Timothy Pickering Facts
Timothy Pickering (1745-1829) was an American Revolutionary soldier before becoming secretary of war and then secretary of state under President Washington.
Timothy Pickering was born in Salem, Mass., on July 17, 1745, the son of Timothy and Mary Wingate Pickering. He graduated from Harvard College in 1763, studied law in Salem while serving as a clerk in Essex County, and was admitted to the bar in 1768. He became register of deeds in 1774. In 1766 he was commissioned a lieutenant in the county militia. He was a colonel by 1775 and was appointed by George Washington as adjutant general of the U.S. Army in 1777, becoming quartermaster general in 1780.

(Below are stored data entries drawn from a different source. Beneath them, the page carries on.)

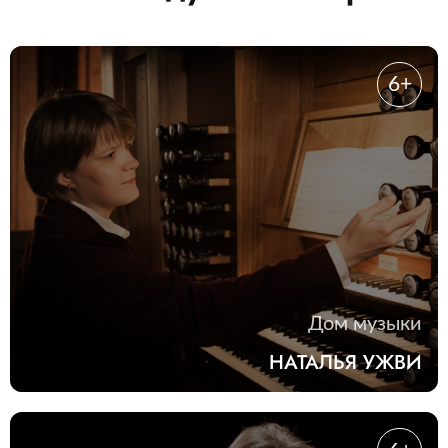
6+
Дом музыки
НАТАЛЬЯ УЖВИ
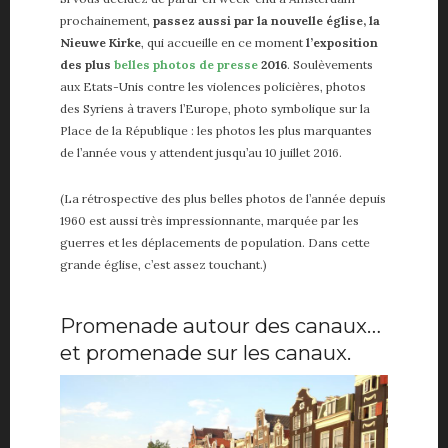
prochainement,
passez aussi par la nouvelle église, la
Nieuwe Kirke
, qui accueille en ce moment
l’exposition
des plus
belles photos de presse
2016
. Soulèvements
aux Etats-Unis contre les violences policières, photos
des Syriens à travers l’Europe, photo symbolique sur la
Place de la République : les photos les plus marquantes
de l’année vous y attendent jusqu’au 10 juillet 2016.
(La rétrospective des plus belles photos de l’année depuis
1960 est aussi très impressionnante, marquée par les
guerres et les déplacements de population. Dans cette
grande église, c’est assez touchant.)
Promenade autour des canaux…
et promenade sur les canaux.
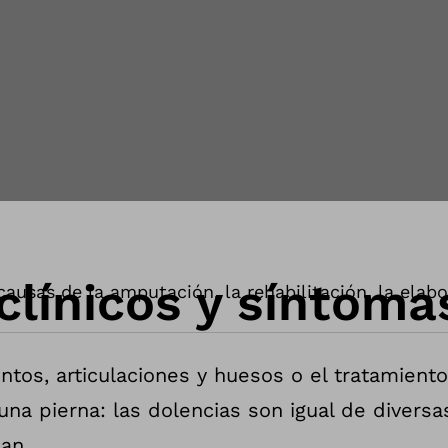
clínicos y síntoma
usas de la amputación, la rehabilitación, la elabor
ntos, articulaciones y huesos o el tratamiento
una pierna: las dolencias son igual de divers
an.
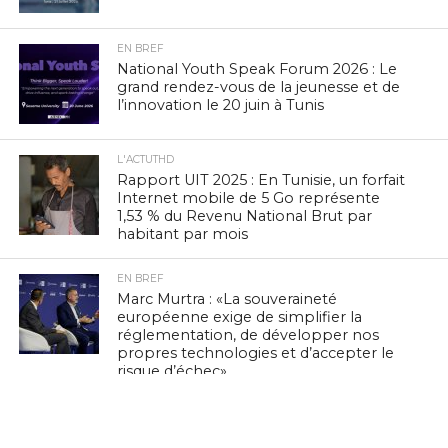
EN BREF
National Youth Speak Forum 2026 : Le
grand rendez-vous de la jeunesse et de
l’innovation le 20 juin à Tunis
L'ACTUTHD
Rapport UIT 2025 : En Tunisie, un forfait
Internet mobile de 5 Go représente
1,53 % du Revenu National Brut par
habitant par mois
EN BREF
Marc Murtra : «La souveraineté
européenne exige de simplifier la
réglementation, de développer nos
propres technologies et d’accepter le
risque d’échec»
EN BREF
Zenith Technology, LEADER en Tunisie,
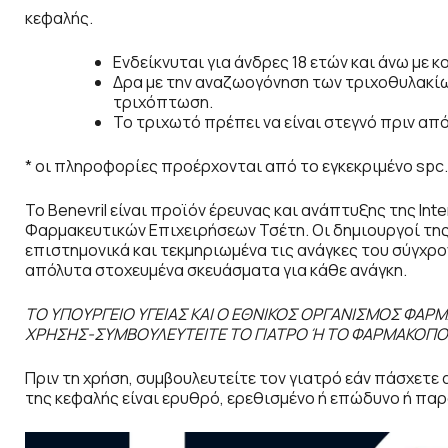
κεφαλής.
Ενδείκνυται για άνδρες 18 ετών και άνω με 
Δρα με την αναζωογόνηση των τριχοθυλακίω
τριχόπτωση.
Το τριχωτό πρέπει να είναι στεγνό πριν απ
* οι πληροφορίες προέρχονται από το εγκεκριμένο spc.
Το Benevril είναι προϊόν έρευνας και ανάπτυξης της Int
Φαρμακευτικών Επιχειρήσεων Τσέτη. Οι δημιουργοί της
επιστημονικά και τεκμηριωμένα τις ανάγκες του σύγχρ
απόλυτα στοχευμένα σκευάσματα για κάθε ανάγκη.
ΤΟ ΥΠΟΥΡΓΕΙΟ ΥΓΕΙΑΣ ΚΑΙ Ο ΕΘΝΙΚΟΣ ΟΡΓΑΝΙΣΜΟΣ ΦΑΡΜ
ΧΡΗΣΗΣ-ΣΥΜΒΟΥΛΕΥΤΕΙΤΕ ΤΟ ΓΙΑΤΡΟ Ή ΤΟ ΦΑΡΜΑΚΟΠΟΙ
Πριν τη χρήση, συμβουλευτείτε τον γιατρό εάν πάσχετε
της κεφαλής είναι ερυθρό, ερεθισμένο ή επώδυνο ή παρ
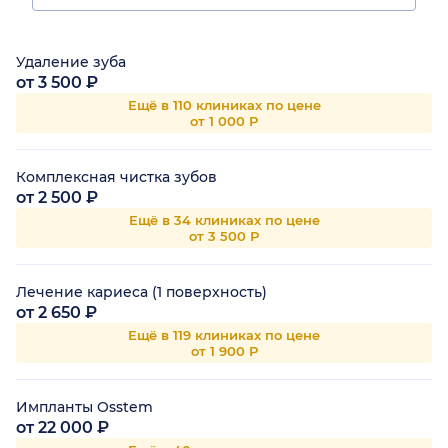
Удаление зуба
от 3 500 ₽
Ещё в 110 клиниках по цене
от 1 000 Р
Комплексная чистка зубов
от 2 500 ₽
Ещё в 34 клиниках по цене
от 3 500 Р
Лечение кариеса (1 поверхность)
от 2 650 ₽
Ещё в 119 клиниках по цене
от 1 900 Р
Импланты Osstem
от 22 000 ₽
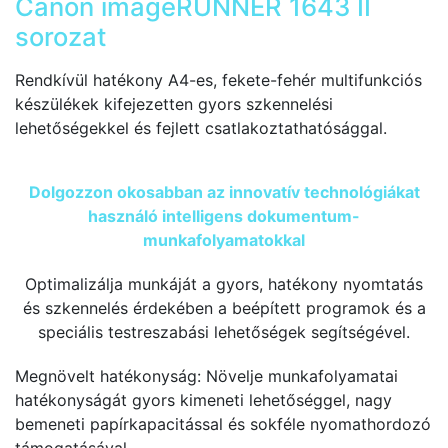
Canon imageRUNNER 1643 II
sorozat
Rendkívül hatékony A4-es, fekete-fehér multifunkciós
készülékek kifejezetten gyors szkennelési
lehetőségekkel és fejlett csatlakoztathatósággal.
Dolgozzon okosabban az innovatív technológiákat
használó intelligens dokumentum-
munkafolyamatokkal
Optimalizálja munkáját a gyors, hatékony nyomtatás
és szkennelés érdekében a beépített programok és a
speciális testreszabási lehetőségek segítségével.
Megnövelt hatékonyság: Növelje munkafolyamatai
hatékonyságát gyors kimeneti lehetőséggel, nagy
bemeneti papírkapacitással és sokféle nyomathordozó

After the Revolution, Pickering became a merchant in Philadelphia. He moved in 1787 to western Pennsylvania, where he was elected to represent Luzerne County in the state convention that ratified the Federal Constitution. Appointed as postmaster general by President Washington in 1791, he served for over 3 years before becoming secretary of war in January 1795. Washington made him secretary of state late in 1795, and he continued in that post when John Adams became president.
An ardent Federalist and a bitter critic of the French Revolution, Pickering became a leading advocate of the quasi-war with France that followed the "XYZ affair" in 1798. Fearful of "French influence" in American politics, he viewed the Jeffersonian Republicans as subversives, and he supervised the enforcement of the Sedition Law against Jeffersonian critics of the Adams administration. Always more loyal to Alexander Hamilton than to Adams, however, Pickering broke with the President when Adams insisted on negotiating a settlement with France. Adams finally dismissed him from the Cabinet on May 10, 1800.

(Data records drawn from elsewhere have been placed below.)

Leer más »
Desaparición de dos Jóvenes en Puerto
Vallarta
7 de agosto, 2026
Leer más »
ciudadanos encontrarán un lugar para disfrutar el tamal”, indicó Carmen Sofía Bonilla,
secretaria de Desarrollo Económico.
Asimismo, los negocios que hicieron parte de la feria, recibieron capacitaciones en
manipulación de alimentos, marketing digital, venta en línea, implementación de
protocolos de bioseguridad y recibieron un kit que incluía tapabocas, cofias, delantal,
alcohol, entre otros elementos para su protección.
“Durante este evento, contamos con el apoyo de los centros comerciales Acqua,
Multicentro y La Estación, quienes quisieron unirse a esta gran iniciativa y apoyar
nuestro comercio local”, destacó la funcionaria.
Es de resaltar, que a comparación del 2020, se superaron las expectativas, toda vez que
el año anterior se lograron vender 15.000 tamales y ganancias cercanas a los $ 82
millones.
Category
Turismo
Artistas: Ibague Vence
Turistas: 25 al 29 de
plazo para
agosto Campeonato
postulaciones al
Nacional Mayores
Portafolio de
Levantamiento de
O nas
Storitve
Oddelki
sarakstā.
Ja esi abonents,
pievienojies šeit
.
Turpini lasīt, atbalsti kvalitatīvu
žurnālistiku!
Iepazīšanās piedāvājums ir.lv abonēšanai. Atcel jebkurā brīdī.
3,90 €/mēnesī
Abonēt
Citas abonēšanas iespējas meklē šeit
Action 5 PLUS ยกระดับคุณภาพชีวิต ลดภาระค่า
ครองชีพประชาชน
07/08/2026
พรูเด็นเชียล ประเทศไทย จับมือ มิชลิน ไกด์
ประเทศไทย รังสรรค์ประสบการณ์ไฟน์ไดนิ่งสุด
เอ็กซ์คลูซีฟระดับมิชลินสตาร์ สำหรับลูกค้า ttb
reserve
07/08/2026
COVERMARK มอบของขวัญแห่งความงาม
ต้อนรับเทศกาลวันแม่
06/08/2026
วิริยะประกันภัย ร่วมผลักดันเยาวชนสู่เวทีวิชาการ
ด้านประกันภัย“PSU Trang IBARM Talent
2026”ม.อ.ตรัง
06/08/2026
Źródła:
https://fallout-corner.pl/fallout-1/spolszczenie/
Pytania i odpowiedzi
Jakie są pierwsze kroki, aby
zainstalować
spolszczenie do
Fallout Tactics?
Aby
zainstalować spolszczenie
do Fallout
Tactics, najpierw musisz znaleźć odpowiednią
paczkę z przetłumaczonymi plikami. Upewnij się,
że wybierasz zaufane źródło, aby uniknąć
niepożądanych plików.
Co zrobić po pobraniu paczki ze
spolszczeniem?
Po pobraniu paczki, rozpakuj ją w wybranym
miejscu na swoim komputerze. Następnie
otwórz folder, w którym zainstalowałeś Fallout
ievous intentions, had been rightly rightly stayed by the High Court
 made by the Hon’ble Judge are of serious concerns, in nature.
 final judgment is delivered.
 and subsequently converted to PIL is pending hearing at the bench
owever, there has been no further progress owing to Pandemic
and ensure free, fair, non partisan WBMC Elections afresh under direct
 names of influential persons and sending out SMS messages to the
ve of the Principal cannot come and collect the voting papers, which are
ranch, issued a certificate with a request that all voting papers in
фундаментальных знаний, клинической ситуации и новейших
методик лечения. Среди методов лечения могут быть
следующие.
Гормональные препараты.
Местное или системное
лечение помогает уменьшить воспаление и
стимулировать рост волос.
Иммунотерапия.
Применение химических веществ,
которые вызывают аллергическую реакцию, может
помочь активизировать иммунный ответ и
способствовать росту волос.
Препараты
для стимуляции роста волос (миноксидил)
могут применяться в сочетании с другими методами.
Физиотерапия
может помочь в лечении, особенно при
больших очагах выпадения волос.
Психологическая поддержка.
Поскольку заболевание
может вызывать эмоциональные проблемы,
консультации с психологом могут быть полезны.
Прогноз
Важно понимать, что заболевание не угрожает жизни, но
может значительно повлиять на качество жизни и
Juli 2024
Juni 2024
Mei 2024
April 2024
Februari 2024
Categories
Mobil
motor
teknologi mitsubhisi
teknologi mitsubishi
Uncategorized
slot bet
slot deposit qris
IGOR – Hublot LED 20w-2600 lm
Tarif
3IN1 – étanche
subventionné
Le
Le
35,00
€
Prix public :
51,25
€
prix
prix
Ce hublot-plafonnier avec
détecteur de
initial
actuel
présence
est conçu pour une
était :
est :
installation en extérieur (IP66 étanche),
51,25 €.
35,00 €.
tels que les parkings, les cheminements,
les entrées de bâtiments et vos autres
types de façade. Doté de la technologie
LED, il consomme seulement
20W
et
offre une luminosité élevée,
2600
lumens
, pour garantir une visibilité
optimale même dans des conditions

After a brief return to western Pennsylvania, Pickering moved to Massachusetts, where he became U.S. senator in 1803. A virulent opponent of presidents Thomas Jefferson and James Madison, he urged the establishment of a northern confederacy in 1804, arguing that peaceful secession was the only way to protect New England's commercial interests. Defeated for the Senate in 1811, he served on the Executive Council of Massachusetts in 1812-1813 before winning election to Congress, where he again became Madison's leading opponent from 1813 to 1817. A controversialist to the end, he wrote a polemical pamphlet criticizing John Adams in 1824. Pickering died in Salem on Jan. 29, 1829.

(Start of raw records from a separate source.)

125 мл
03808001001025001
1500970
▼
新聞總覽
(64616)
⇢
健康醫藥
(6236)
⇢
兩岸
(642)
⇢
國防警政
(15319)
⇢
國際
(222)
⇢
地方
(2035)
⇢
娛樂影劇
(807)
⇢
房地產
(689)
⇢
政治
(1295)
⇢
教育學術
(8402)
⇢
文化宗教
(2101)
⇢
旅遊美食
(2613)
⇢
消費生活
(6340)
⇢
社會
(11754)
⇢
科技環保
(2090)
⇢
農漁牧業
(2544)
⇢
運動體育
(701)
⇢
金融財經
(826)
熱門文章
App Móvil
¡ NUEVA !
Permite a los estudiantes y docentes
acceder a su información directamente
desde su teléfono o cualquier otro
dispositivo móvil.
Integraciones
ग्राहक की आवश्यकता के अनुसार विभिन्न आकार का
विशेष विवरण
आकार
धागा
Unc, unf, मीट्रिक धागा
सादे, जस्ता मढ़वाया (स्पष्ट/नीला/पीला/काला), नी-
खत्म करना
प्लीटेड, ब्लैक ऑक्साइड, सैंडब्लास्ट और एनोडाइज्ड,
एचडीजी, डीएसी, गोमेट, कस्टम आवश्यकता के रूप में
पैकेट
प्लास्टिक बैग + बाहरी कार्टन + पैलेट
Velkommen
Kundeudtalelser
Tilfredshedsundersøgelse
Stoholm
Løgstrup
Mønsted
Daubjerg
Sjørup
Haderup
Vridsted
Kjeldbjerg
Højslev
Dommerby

Further Reading on Timothy Pickering
The biography of Pickering by Octavius Pickering and C. W. Upham, The Life of Timothy Pickering (4 vols., 1867-1873), is uncritical. Specialized studies include Hervey P. Prentiss, Timothy Pickering as the Leader of New England Federalism, 1800-1815 (1934), and Gerald H. Clarfield, Timothy Pickering and American Diplomacy, 1795-1800 (1969).
Additional Biography Sources
Clarfield, Gerard H., Timothy Pickering and the American Republic, Pittsburgh, PA.: University of Pittsburgh Press, 1980.